Oui, je vis à côté d'un mirador. Hier, ils sont allés arrêter l'un de nos voisins parce qu'il possédait une voiture illégale. Nous nous rendions chez nous en voiture, ils nous ont arrêtés et ont pointé leurs fusils sur notre voiture. Pendant qu'ils arrêtaient l'homme, ma sœur conduisait. Elle est devenue très triste et a dit : "J'espère que tout ira bien". L'un des soldats l'a entendue et a commencé à crier et à lui dire des gros mots en arabe. Il a commencé à frapper avec son fusil sur les vitres de la voiture et a failli les briser. Il a demandé les clés de la voiture et les a jetées dans la rue, puis il est parti. C'est le genre de choses qui peuvent arriver aux Palestiniens. Nous n'avons rien fait de mal, nous roulions simplement pacifiquement vers notre maison. Ce n'est rien comparé à ce que certaines personnes subissent dans certaines régions.

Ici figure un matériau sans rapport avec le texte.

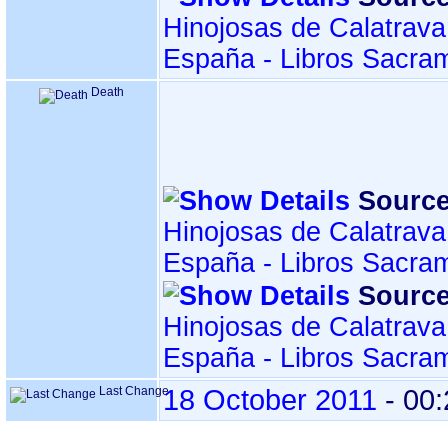
Hinojosas de Calatrava
España - Libros Sacra
Death
Source
Hinojosas de Calatrava
España - Libros Sacra
Source
Hinojosas de Calatrava
España - Libros Sacra
Last Change
18 October 2011
-
00:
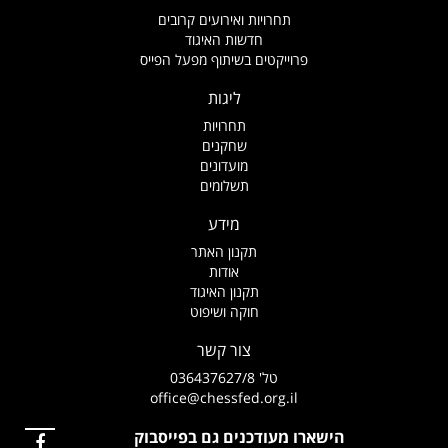
תחרויות ואירועים קרובים
חדשות האיגוד
פרוייקטים בשיתוף מפעל הפייס
ליגות
תחרויות
שחקנים
מועדונים
תשלומים
מידע
תקנון האתר
אודות
תקנון האיגוד
חוקה ושיפוט
צור קשר
טל' 036437627/8
office@chessfed.org.il
הישארו מעודכנים גם בפייסבוק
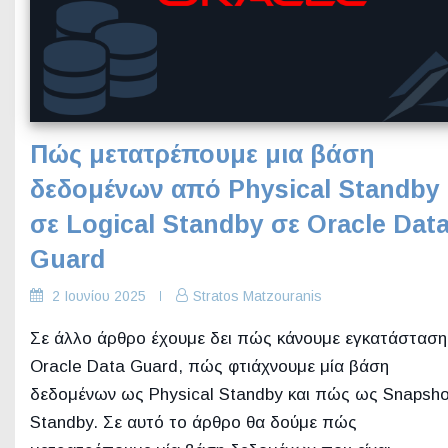
Πώς μετατρέπουμε μια βάση
δεδομένων από Physical Standby
σε Logical Standby σε Oracle Dat
Guard
2 Ιουνίου 2025
Stratos Matzouranis
Σε άλλο άρθρο έχουμε δει πώς κάνουμε εγκατάσταση
Oracle Data Guard, πώς φτιάχνουμε μία βάση
δεδομένων ως Physical Standby και πώς ως Snapsho
Standby. Σε αυτό το άρθρο θα δούμε πώς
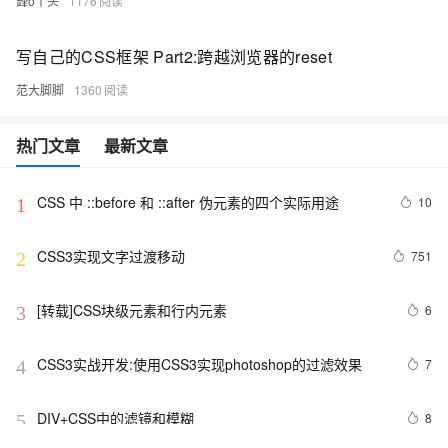
鋒o丫头
1176
写自己的CSS框架 Part2:跨越浏览器的reset
范大脚脚
1360
热门文章
最新文章
CSS 中 ::before 和 ::after 伪元素的四个实际用途
10
1
CSS3实现文字过渡移动
751
2
[转载]CSS块级元素和行内元素
6
3
CSS3实战开发:使用CSS3实现photoshop的过滤效果
7
4
DIV+CSS中的滤镜和模糊
8
5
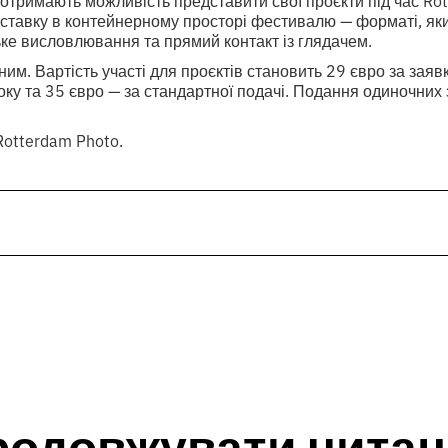
отримають можливість представити свої проєкти під час Ro
ставку в контейнерному просторі фестивалю — форматі, як
ке висловлювання та прямий контакт із глядачем.
им. Вартість участі для проєктів становить 29 євро за заявк
ку та 35 євро — за стандартної подачі. Подання одиночних 
Rotterdam Photo.
родовжувати читан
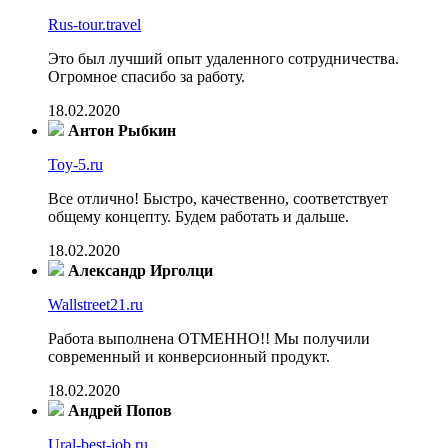
Rus-tour.travel
Это был лучший опыт удаленного сотрудничества.
Огромное спасибо за работу.
18.02.2020
Антон Рыбкин
Toy-5.ru
Все отлично! Быстро, качественно, соответствует
общему концепту. Будем работать и дальше.
18.02.2020
Александр Ирголци
Wallstreet21.ru
Работа выполнена ОТМЕННО!! Мы получили
современный и конверсионный продукт.
18.02.2020
Андрей Попов
Ural-best-job.ru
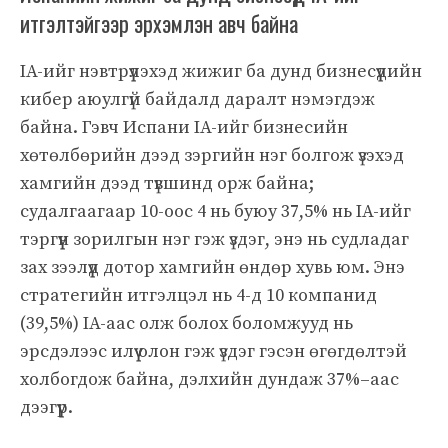
итгэлтэйгээр эрхэмлэн авч байна
IA-ийг нэвтрүүлэхэд жижиг ба дунд бизнесүүдийн
кибер аюулгүй байдалд даралт нэмэгдэж
байна. Гэвч Испани IA-ийг бизнесийн
хөтөлбөрийн дээд зэргийн нэг болгож үзэхэд
хамгийн дээд түвшинд орж байна;
судалгаагаар 10-оос 4 нь буюу 37,5% нь IA-ийг
тэргүүн зорилгын нэг гэж үздэг, энэ нь судладаг
зах зээлүүд дотор хамгийн өндөр хувь юм. Энэ
стратегийн итгэлцэл нь 4-д 10 компанид
(39,5%) IA-аас олж болох боломжууд нь
эрсдэлээс илүү олон гэж үздэг гэсэн өгөгдөлтэй
холбогдож байна, дэлхийн дундаж 37%–аас
дээгүүр.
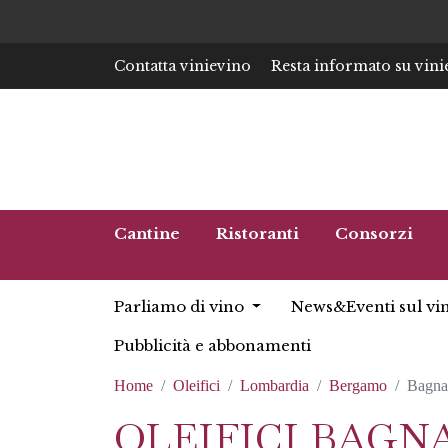
Contatta vinievino
Resta informato su vini
Cantine
Ristoranti
Consorzi
Parliamo di vino
News&Eventi sul vi
Pubblicità e abbonamenti
Home
Oleifici
Lombardia
Bergamo
Bagna
OLEIFICI BAGN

Pouvez-vous me parler de CPT ?

La CPT est une organisation internationale qui soutient la résistance non violente des Palestiniens. Nous disons toujours que nous ne sommes pas neutres, nous nous tenons aux côtés des personnes opprimées dans les régions où nous travaillons. Cependant, nous sommes neutres lorsque nous partageons des informations et des nouvelles, nous le faisons sans parti pris.

CPT travaille à partir de différents endroits dans le monde. Nous avons une équipe en Colombie, en Irak-Kurdistan, à Lesbos qui travaille avec les migrants, une présence au Canada qui travaille avec les peuples indigènes, et une présence à la frontière américano-mexicaine. L'équipe d'Hébron est la plus ancienne, fondée en 1995.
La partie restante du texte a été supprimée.